▶ [Task objective] Whenever a line below includes the string "médií", show it.

▶ [Material provided]
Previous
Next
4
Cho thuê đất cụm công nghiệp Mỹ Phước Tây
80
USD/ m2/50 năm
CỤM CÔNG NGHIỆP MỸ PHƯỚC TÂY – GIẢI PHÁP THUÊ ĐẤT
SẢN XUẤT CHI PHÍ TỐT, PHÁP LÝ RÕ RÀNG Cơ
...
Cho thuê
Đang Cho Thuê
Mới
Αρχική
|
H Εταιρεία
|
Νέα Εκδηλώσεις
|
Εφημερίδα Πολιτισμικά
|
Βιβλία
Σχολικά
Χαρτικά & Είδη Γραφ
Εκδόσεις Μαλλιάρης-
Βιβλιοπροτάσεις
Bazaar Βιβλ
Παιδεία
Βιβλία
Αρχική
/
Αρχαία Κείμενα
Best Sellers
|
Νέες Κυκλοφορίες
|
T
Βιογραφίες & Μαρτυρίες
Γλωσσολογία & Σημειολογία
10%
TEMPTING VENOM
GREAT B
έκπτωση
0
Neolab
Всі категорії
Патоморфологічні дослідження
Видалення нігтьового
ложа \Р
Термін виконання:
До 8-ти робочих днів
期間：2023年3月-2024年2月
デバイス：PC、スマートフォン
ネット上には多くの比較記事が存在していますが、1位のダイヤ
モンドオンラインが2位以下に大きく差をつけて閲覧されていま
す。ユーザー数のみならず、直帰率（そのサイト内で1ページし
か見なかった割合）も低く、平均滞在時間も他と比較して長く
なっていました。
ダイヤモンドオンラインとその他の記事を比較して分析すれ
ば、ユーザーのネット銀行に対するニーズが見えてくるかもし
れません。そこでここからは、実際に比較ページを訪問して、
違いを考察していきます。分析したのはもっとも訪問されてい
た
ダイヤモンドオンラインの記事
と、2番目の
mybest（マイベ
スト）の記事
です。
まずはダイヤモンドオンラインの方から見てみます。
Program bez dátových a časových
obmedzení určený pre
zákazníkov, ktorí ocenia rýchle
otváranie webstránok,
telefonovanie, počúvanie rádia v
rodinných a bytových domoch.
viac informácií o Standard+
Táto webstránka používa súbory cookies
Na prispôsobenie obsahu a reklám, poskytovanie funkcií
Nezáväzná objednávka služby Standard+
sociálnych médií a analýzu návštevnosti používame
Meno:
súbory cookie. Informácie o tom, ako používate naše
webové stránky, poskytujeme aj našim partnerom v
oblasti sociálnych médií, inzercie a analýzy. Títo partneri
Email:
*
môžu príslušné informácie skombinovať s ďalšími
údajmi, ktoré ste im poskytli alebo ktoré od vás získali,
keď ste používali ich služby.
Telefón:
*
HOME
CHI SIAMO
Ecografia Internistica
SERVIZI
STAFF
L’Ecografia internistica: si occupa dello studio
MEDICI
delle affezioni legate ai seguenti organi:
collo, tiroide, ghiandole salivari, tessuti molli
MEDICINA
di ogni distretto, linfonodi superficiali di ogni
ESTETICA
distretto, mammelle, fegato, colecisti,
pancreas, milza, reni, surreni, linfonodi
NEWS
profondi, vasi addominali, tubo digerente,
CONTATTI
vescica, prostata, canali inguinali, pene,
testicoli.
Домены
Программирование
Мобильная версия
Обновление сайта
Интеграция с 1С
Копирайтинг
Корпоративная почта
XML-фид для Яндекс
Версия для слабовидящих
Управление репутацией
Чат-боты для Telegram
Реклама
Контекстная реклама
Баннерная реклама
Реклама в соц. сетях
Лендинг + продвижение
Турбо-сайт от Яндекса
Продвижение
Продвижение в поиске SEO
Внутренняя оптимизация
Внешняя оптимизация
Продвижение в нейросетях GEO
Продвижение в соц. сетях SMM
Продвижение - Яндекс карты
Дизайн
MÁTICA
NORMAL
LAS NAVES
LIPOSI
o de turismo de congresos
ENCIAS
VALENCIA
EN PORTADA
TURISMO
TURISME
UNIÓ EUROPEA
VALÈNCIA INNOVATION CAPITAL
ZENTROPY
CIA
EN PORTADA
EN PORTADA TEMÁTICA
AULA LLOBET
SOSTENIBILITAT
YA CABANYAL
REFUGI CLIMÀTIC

▶ [Answer space]
sociálnych médií a analýzu návštevnosti používame
oblasti sociálnych médií, inzercie a analýzy. Títo partneri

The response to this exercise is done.